やはりそうだったか!と膝を打つ思いとともに、本書のように、従来のひとつひとつの「庭園」理論が、日常に根差した現象の「庭」という取り組みとして捉えられるのであれば、「ガイド業務」という場においても、同じように、日常生活から切り離され、ひとつひとつの個別した案内がされがちな案内を、より活き活きとした「物語」に復活させることが可能に違いない、という一つの指針を個人的に得ました。

そしてそれが私の目指しているところと、修士課程に入る理由ですから、個人的にこの著者の今江秀史氏に親近感を覚えました。機会があるなら是非お話をうかがいたい。

ちなみにメルロ=ポンティの現象学については演劇の取り組みの際にサクッと読んだのがこの一冊です。

簡単に言ってしまえば、対象を対象として、すなわち分離された状態で分析するのは不十分で、(広義の)精神的・身体的交流を考慮に入れなければならない、ということでしょうか。(間違ってたらごめんなさい、上述の本を読んでください。)そこには西洋哲学で長きにわたって当然とされてきた二項対立に対する批判が含まれています。

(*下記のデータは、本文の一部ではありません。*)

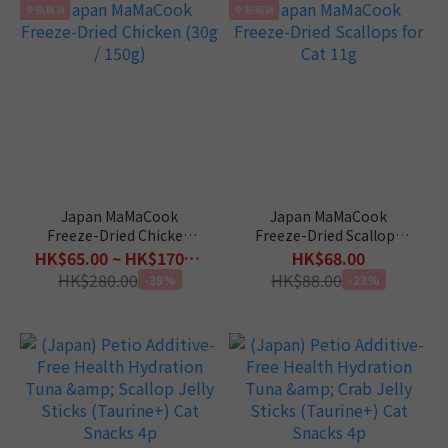
全新現貨
全新現貨
Japan MaMaCook
Japan MaMaCook
Freeze-Dried Chicken
Freeze-Dried Scallops
(30g / 150g)
for Cat 11g
HK$65.00 ~ HK$170.00
HK$68.00
HK$280.00
HK$88.00
-39%
-23%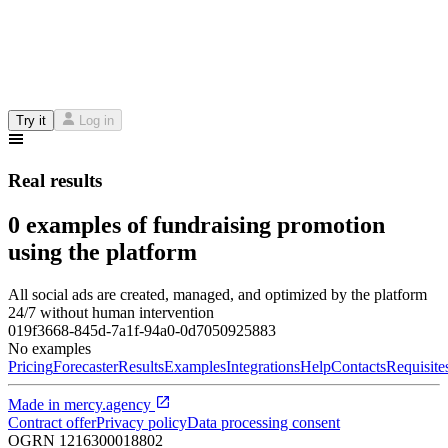
Try it
Log in
Real results
0 examples of fundraising promotion
using the platform
All social ads are created, managed, and optimized by the platform
24/7 without human intervention
019f3668-845d-7a1f-94a0-0d7050925883
No examples
Pricing
Forecaster
Results
Examples
Integrations
Help
Contacts
Requisite
Made in
mercy.agency
Contract offer
Privacy policy
Data processing consent
OGRN
1216300018802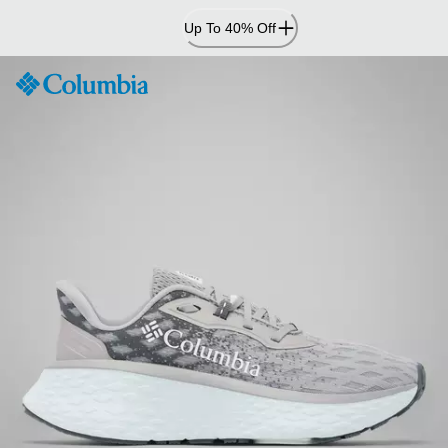
Skip
Up To 40% Off
to
Content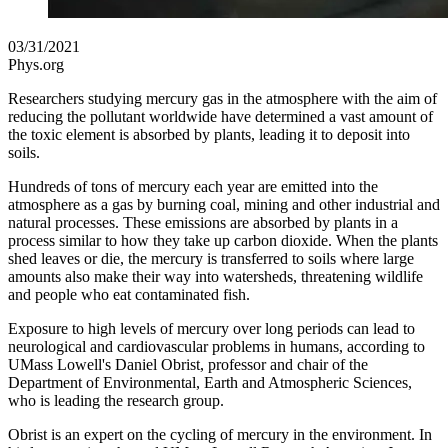
03/31/2021
Phys.org
Researchers studying mercury gas in the atmosphere with the aim of
reducing the pollutant worldwide have determined a vast amount of
the toxic element is absorbed by plants, leading it to deposit into
soils.
Hundreds of tons of mercury each year are emitted into the
atmosphere as a gas by burning coal, mining and other industrial and
natural processes. These emissions are absorbed by plants in a
process similar to how they take up carbon dioxide. When the plants
shed leaves or die, the mercury is transferred to soils where large
amounts also make their way into watersheds, threatening wildlife
and people who eat contaminated fish.
Exposure to high levels of mercury over long periods can lead to
neurological and cardiovascular problems in humans, according to
UMass Lowell's Daniel Obrist, professor and chair of the
Department of Environmental, Earth and Atmospheric Sciences,
who is leading the research group.
Obrist is an expert on the cycling of mercury in the environment. In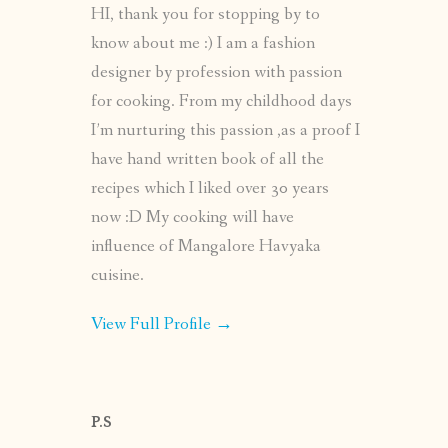
HI, thank you for stopping by to
know about me :) I am a fashion
designer by profession with passion
for cooking. From my childhood days
I’m nurturing this passion ,as a proof I
have hand written book of all the
recipes which I liked over 30 years
now :D My cooking will have
influence of Mangalore Havyaka
cuisine.
View Full Profile →
P.S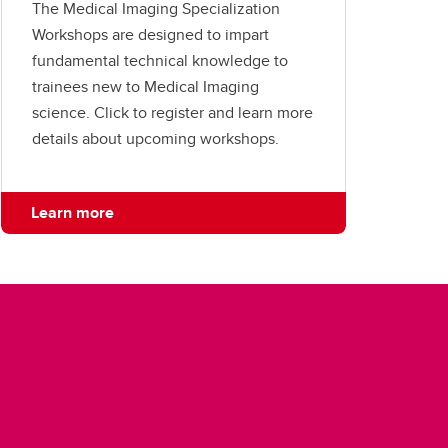
The Medical Imaging Specialization
Workshops are designed to impart
fundamental technical knowledge to
trainees new to Medical Imaging
science. Click to register and learn more
details about upcoming workshops.
Learn more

まあ、フッサールやらポンティやら難しいことを考えなくても、要は、美しい庭園を見たときに、美しい以上の何かを伝えることができるのかどうか、「きれいだけどだから何なの?」というお客様の問いに対して、この一冊を読めば、過去・現在・そして未来の日本の庭とその機能を答えとして提示できる用意ができる、ということです。

いやぁ、よかった!博論そのものもリポジトリで読めるようです。